The region will use ARPA funds to clean up disturbing properties

The region will use ARPA funds to clean up disturbing properties

Jefferson County will soon be a little cleaner, thanks to a $250,000 commitment from the County Council to address nuisance properties.

“I’d say there are about 100 buildings in the (unincorporated) county that need to be demolished at any given time,” he said. “Some were damaged in fires, while others are simply succumbing to age, with crumbling foundations, roofs collapsing, and other issues.”

The County Council voted unanimously on April 25 to commit funds from the $43.7 million in ARPA funds that the county will receive over the next two years to clean up some of the county’s many problem properties. Eric Larson, Director of County Services, stated.

“Then we have hundreds of other properties where things are not as bad. Sometimes the building just needs a door or window boarded up,” he said. “Many of them have trash and debris on the property, and then you’ve got abandoned vehicles. Almost all of them have overgrown weeds.”

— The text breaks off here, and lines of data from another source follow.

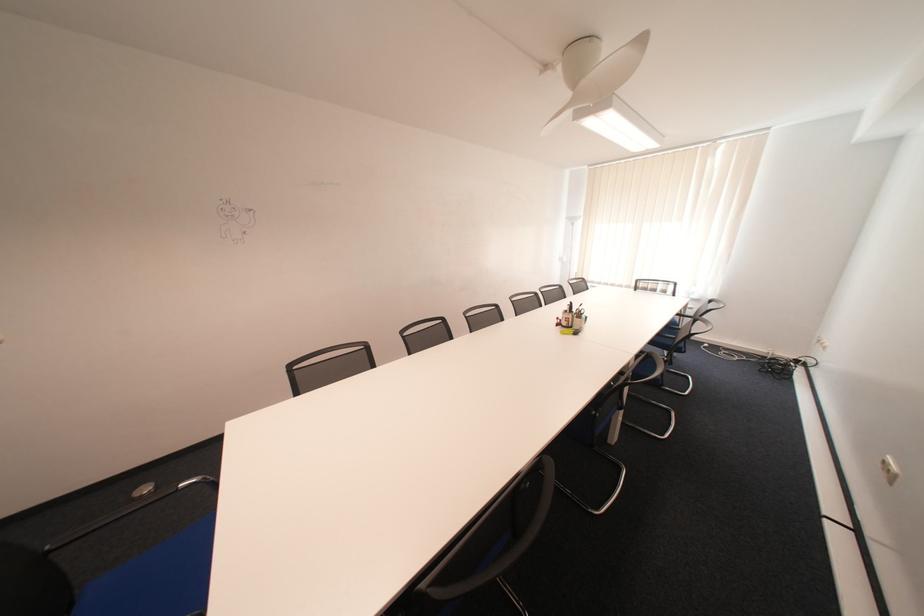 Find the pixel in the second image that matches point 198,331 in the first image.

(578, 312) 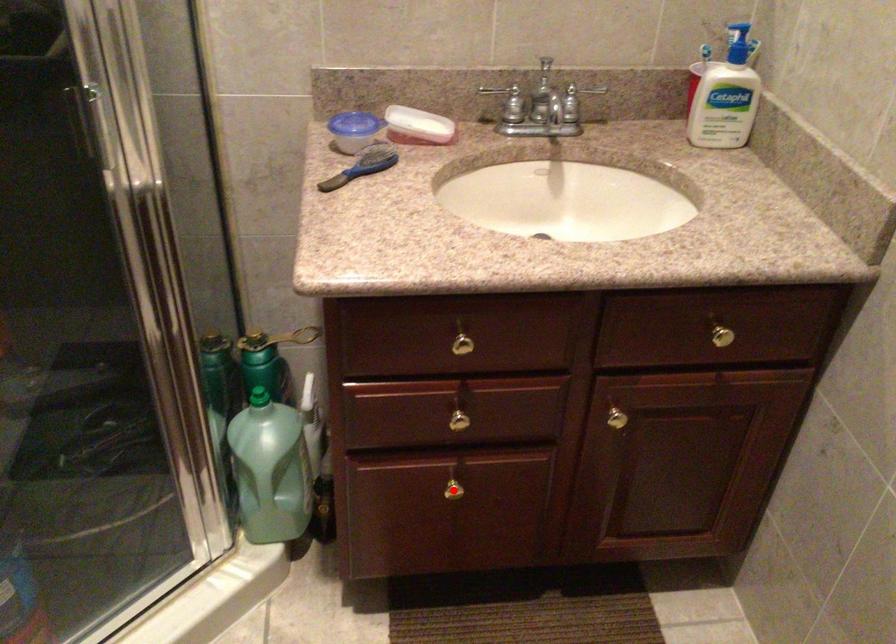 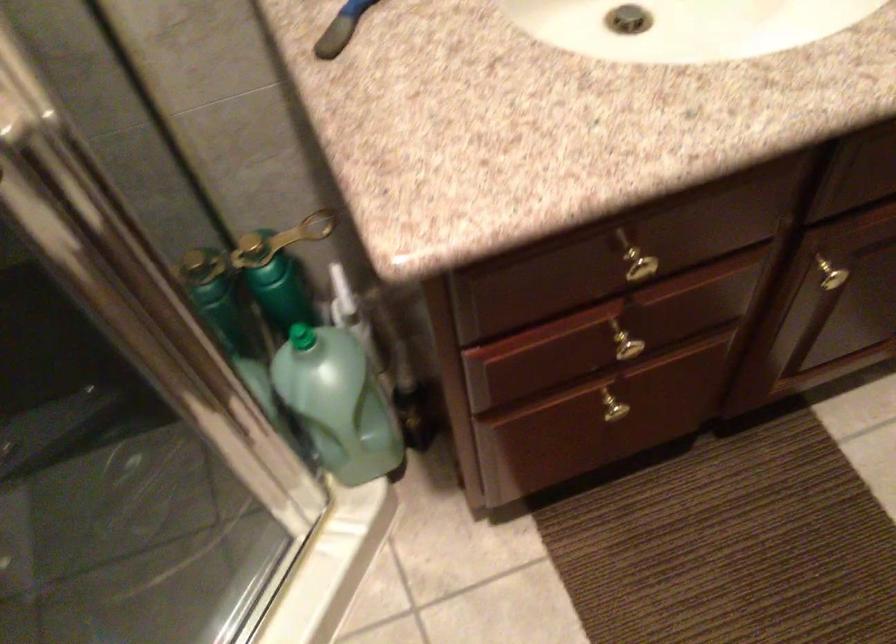 Question: A red point is marked in image1. In image2, is the corresponding 3D point closer to the camera or farther? Reply with the corresponding letter.

Choices:
 (A) The corresponding 3D point is closer.
 (B) The corresponding 3D point is farther.

Answer: (A) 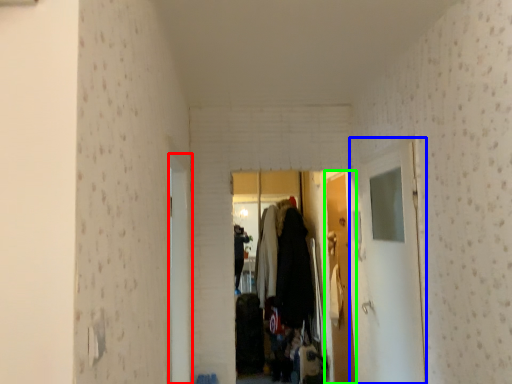 Question: Which object is positioned farthest from door (highlighted by a red box)? Select from glass door (highlighted by a blue box) and door (highlighted by a green box).

Choices:
 (A) glass door
 (B) door

Answer: (B) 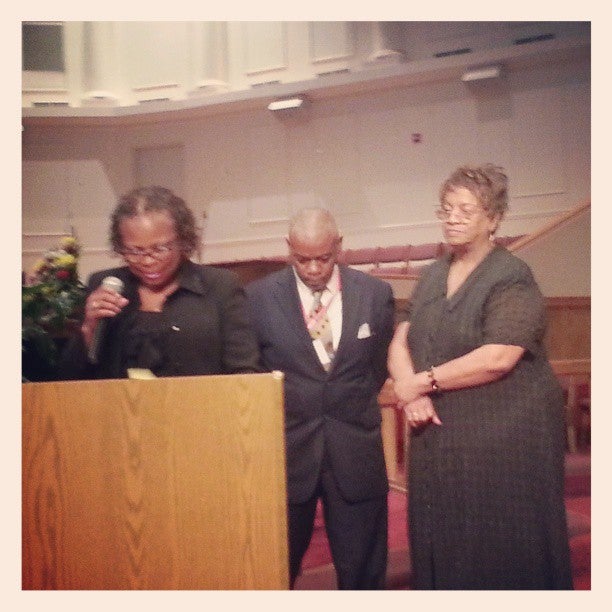 Locate an element on the screen. This screenshot has height=612, width=612. flower arrangement is located at coordinates (59, 265). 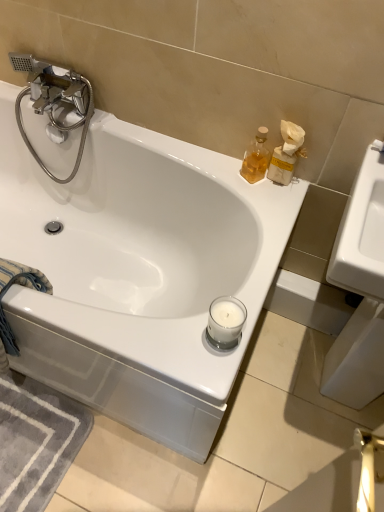 Question: From a real-world perspective, does blue cotton towel at lower left sit lower than chrome/metallic faucet at upper left?

Choices:
 (A) no
 (B) yes

Answer: (B)

Question: Considering the relative sizes of blue cotton towel at lower left and chrome/metallic faucet at upper left in the image provided, is blue cotton towel at lower left thinner than chrome/metallic faucet at upper left?

Choices:
 (A) no
 (B) yes

Answer: (A)

Question: Could you tell me if blue cotton towel at lower left is facing chrome/metallic faucet at upper left?

Choices:
 (A) yes
 (B) no

Answer: (B)

Question: From the image's perspective, is blue cotton towel at lower left on chrome/metallic faucet at upper left?

Choices:
 (A) no
 (B) yes

Answer: (A)

Question: Does blue cotton towel at lower left appear on the left side of chrome/metallic faucet at upper left?

Choices:
 (A) no
 (B) yes

Answer: (B)

Question: Is blue cotton towel at lower left far away from chrome/metallic faucet at upper left?

Choices:
 (A) no
 (B) yes

Answer: (A)

Question: Can you confirm if white glossy bathtub at upper center is taller than translucent glass soap dispenser at upper right?

Choices:
 (A) yes
 (B) no

Answer: (A)

Question: Considering the relative positions of white glossy bathtub at upper center and translucent glass soap dispenser at upper right in the image provided, is white glossy bathtub at upper center to the right of translucent glass soap dispenser at upper right from the viewer's perspective?

Choices:
 (A) no
 (B) yes

Answer: (A)

Question: Does white glossy bathtub at upper center lie in front of translucent glass soap dispenser at upper right?

Choices:
 (A) yes
 (B) no

Answer: (A)

Question: Is white glossy bathtub at upper center looking in the opposite direction of translucent glass soap dispenser at upper right?

Choices:
 (A) yes
 (B) no

Answer: (B)

Question: Is white glossy bathtub at upper center outside of translucent glass soap dispenser at upper right?

Choices:
 (A) no
 (B) yes

Answer: (B)

Question: From a real-world perspective, is white glossy bathtub at upper center positioned under translucent glass soap dispenser at upper right based on gravity?

Choices:
 (A) yes
 (B) no

Answer: (A)

Question: From a real-world perspective, does white glossy bathtub at upper center sit lower than blue cotton towel at lower left?

Choices:
 (A) yes
 (B) no

Answer: (A)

“The budget usually includes about $20,000 a year for nuisance eradication, which allows us to address four or five off our list,” he said. “We try to take care of the most dangerous ones, or the ones that have been on the list for a long time.”

Larson said his office fields about 400 calls a year about nuisance properties, but historically, the county has lacked the resources to deal with most of them.

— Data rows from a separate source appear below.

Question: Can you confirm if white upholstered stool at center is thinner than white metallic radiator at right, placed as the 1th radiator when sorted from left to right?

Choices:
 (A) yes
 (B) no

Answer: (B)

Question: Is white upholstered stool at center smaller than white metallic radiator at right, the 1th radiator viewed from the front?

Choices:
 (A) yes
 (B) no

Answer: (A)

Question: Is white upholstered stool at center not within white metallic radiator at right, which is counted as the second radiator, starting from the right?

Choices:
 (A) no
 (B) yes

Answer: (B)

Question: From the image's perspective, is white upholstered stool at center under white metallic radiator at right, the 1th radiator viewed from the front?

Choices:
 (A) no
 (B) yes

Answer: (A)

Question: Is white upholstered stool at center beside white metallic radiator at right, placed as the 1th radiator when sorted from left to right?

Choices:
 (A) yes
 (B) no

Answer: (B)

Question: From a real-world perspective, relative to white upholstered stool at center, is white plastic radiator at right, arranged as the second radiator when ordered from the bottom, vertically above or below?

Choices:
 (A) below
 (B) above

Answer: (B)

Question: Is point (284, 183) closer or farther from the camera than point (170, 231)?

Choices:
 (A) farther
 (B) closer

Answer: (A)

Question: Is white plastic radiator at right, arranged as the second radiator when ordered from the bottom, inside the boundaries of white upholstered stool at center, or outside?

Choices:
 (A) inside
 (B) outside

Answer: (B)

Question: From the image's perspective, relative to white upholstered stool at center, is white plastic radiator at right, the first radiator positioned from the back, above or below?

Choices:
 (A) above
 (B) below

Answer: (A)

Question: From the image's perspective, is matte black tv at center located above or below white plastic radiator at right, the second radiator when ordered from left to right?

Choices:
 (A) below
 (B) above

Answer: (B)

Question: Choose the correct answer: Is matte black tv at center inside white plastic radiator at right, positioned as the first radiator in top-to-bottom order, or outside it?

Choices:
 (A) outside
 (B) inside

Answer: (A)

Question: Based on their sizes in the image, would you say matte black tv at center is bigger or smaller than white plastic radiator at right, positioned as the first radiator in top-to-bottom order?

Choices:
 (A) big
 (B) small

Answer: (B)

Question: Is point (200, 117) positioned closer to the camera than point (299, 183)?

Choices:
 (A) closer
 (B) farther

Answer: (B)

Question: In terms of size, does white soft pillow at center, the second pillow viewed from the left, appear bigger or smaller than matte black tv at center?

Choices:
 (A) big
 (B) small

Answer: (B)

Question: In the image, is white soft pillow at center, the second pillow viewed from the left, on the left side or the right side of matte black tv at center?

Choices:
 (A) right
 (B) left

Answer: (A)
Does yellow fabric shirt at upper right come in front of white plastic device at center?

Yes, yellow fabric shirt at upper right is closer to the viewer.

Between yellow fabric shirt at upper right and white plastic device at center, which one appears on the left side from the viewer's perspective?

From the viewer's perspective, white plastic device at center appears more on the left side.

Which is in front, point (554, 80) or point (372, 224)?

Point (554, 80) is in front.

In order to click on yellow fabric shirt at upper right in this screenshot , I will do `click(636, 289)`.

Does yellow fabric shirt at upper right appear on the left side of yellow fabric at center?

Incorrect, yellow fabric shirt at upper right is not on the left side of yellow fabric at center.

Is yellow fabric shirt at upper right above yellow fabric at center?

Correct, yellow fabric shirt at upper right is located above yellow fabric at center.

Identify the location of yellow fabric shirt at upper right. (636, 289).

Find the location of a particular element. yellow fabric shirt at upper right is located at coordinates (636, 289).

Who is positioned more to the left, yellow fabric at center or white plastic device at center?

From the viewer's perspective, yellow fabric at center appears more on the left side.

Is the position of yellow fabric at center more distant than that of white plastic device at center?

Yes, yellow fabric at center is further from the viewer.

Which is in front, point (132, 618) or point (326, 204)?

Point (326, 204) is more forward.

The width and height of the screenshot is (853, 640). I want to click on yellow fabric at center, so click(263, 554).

The ARPA funding, Larson said, will cut into that list quite a bit.

“That quarter million should allow us to take care of 30 or 35 of the projects on the list, depending on how bids come in for the work. If we can do more because the bids are lower than we’ve estimated, we’ll do more,” he said. “If the bids are higher, we might not get to as many. But we’re going to address as many of these concerns as we can.”

Larson said the priority list for the ARPA funds is spread throughout the county. “There are a couple of houses north of Jefferson College in Hillsboro we’d like to get demolished,” he said. “There’s a mobile home park in Dittmer that we’d like to be able to clean up that’s been a problem for some time. In Imperial, there are abandoned yards off the beaten path that have a lot of junk in them that need to be cleaned up.”

Larson said the list was developed by considering public safety and how long the land has been on the nuisance list. “If it’s a burned-out house that’s in a neighborhood where there are teenagers or young adults or other curious people, we want to take that down as soon as possible,” he said. “We’ll try to get to as many as we can, but I can say this money will make a big difference over the next year and a half.”